# 3 Tier Aquariums



## pricelessparrots (Oct 31, 2010)

Hi all, Im new here and have joined to seek some advice. 

I have 4 small 2 foot aquariums. But they are on a tiered framework 1 above the other. 

4 tanks plus sump tank at the bottom, all tiered one above the other on a wooden framework.

My question is using the sump as the filter at the bottom how an earth do i plumb all the tanks into each other so they all can be filtered using the same sump. 

There will be an inlet into the sump and a pumped return to the tanks. 

Im thinking overflow into a return pipework which takes the water down to the sump, then pumped back up using 1 pump and each tank tee'd off using a valve on each one. What do you think??

Your thoughts would be appreciated.

Paul


----------



## Zook (Oct 3, 2010)

Hey Paul..
ether drill the glass near the top of each tank for bulkhead fittings...
or do what this person did...
http://www.aquariumforum.com/f34/simplified-overflow-system-8221.html


----------



## beaslbob (May 29, 2009)

You will have to use some kind of overflow in each tank. Which can even be made from pvc.


I think (but have never done) you can plumb them in series or parallel. I haven't done multiple display tanks so can't say.

In series the top tank drains to the one below and so on until the bottom one drains to the sump. Under that operation all tanks receive the same amount of water flow.

In parallel each tank drains to the sump directly and the return is split so then each tank has an input directly from the pump return line. With that you can adjust the return lines so that each tank receives a different flow.



my .02


----------



## beaslbob (May 29, 2009)

FWIW I found this old thread on the pvc overflow. No cutting glass needed.

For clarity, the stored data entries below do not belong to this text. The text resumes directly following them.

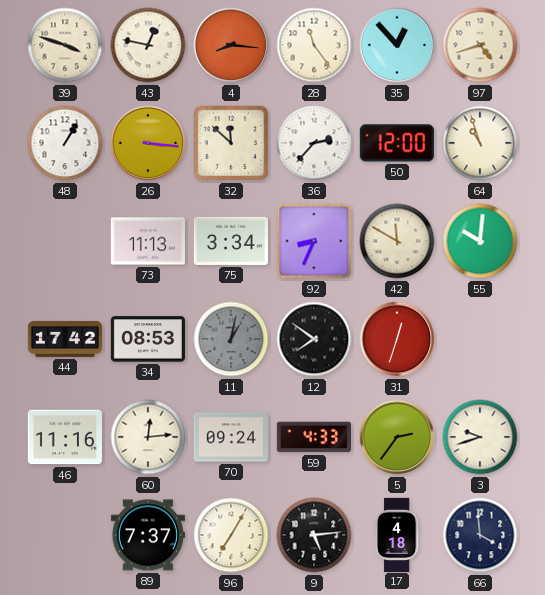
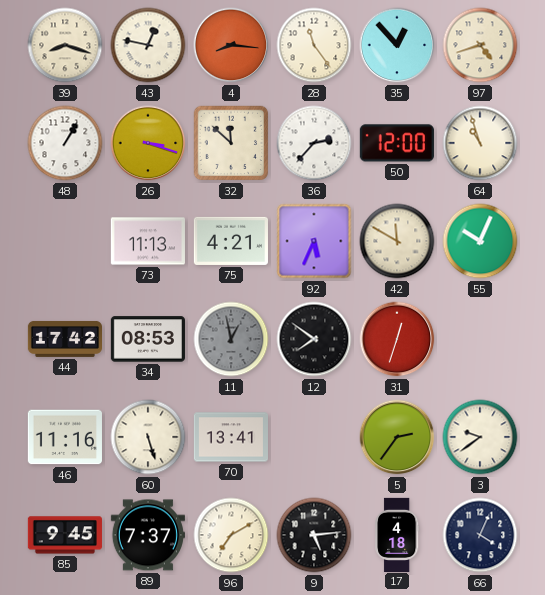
39: 3:48 -> 8:18
26: 3:16 -> 3:18
75: 3:34 -> 4:21
92: 8:34 -> 5:34
55: 10:01 -> 10:04
11: 1:02 -> 12:58
60: 12:14 -> 5:27
70: 09:24 -> 13:41
59: 4:33 -> none
3: 9:42 -> 9:39
85: none -> 9:45
96: 7:05 -> 7:10
66: 3:59 -> 4:04
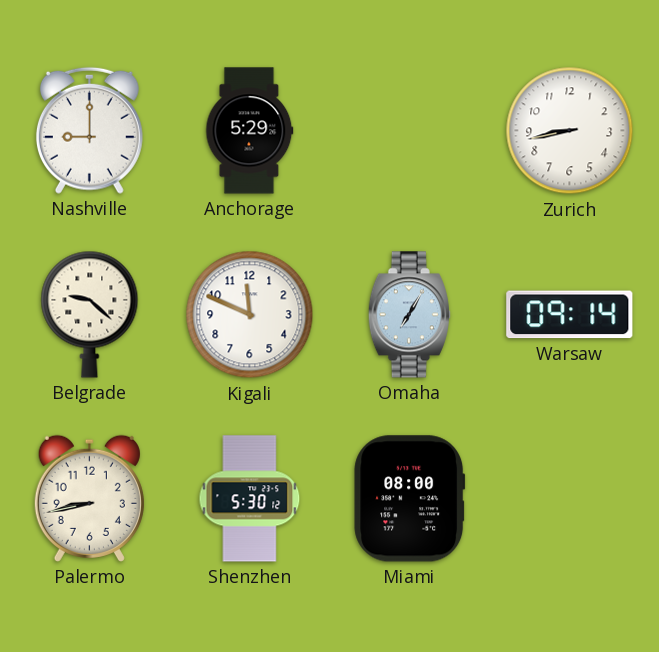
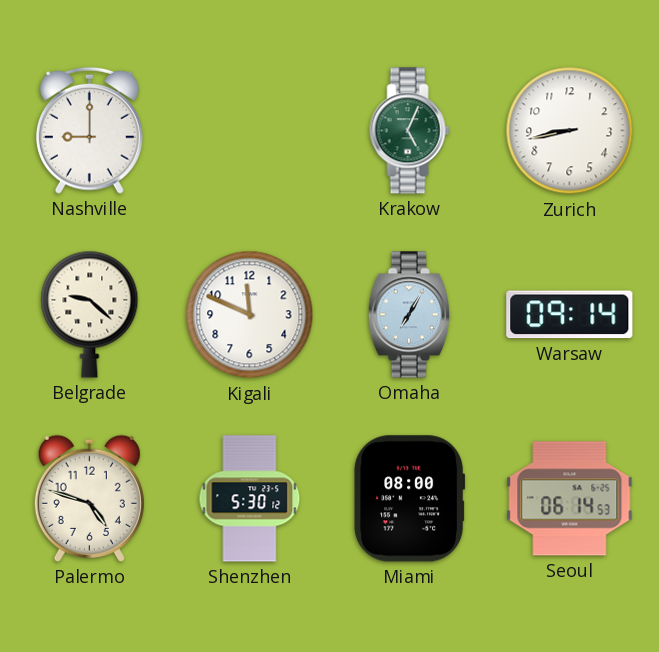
Anchorage: 5:29 -> none
Krakow: none -> 5:04
Palermo: 8:43 -> 4:48
Seoul: none -> 06:14
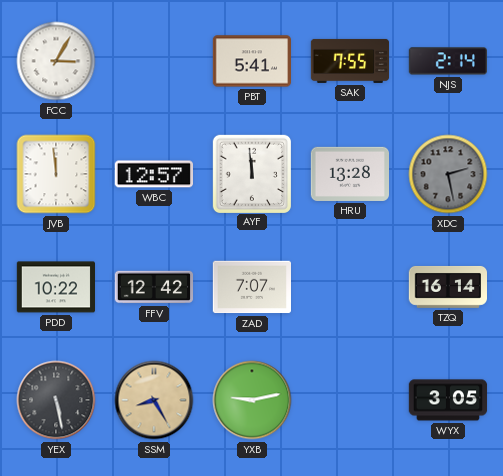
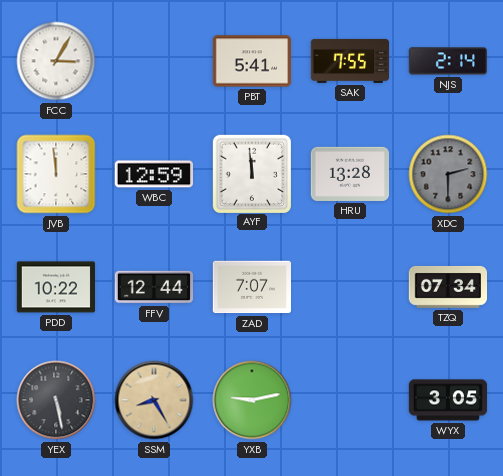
WBC: 12:57 -> 12:59
XDC: 2:28 -> 2:30
FFV: 12:42 -> 12:44
TZQ: 16:14 -> 07:34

http://www.aquariumforum.com/f37/pvc-overflow-3492.html


----------



## pricelessparrots (Oct 31, 2010)

Im going to just use bulk heads on the side of the aquarium as an overflow into a vertical pipe that runs up the side of the 3 aquariums, each have a swept T facing downwards.
This should give me what i want. This set up is not for fish its for breeding snails. Strange you may think!
The 3 tanks are on a stand one above the other with room to get to each tank. This verticle waste pipe runs up the side of the tanks with swept T's to each of the tanks. 
I have a sump filter at the bottom so as the tanks are being filled from the return pump which is in the sump the water will overflow into the waste pipe taking it back down to the sump for re-filtering. 
Hope this sounds ok so far. 
each bulkhead will have a mesh cover stopping any snails getting into the pipe.

Does this sound ok to you all? Its the simplest solution I could think of. Any comments would be appreciated.


----------



## pricelessparrots (Oct 31, 2010)

I was wondering what filter media i should use in the sump, its for filtration for all the tanks, the last section before the return will hold heater and return pump, otherwise what would you all use. These tanks are for aquatic snails and not fish..


----------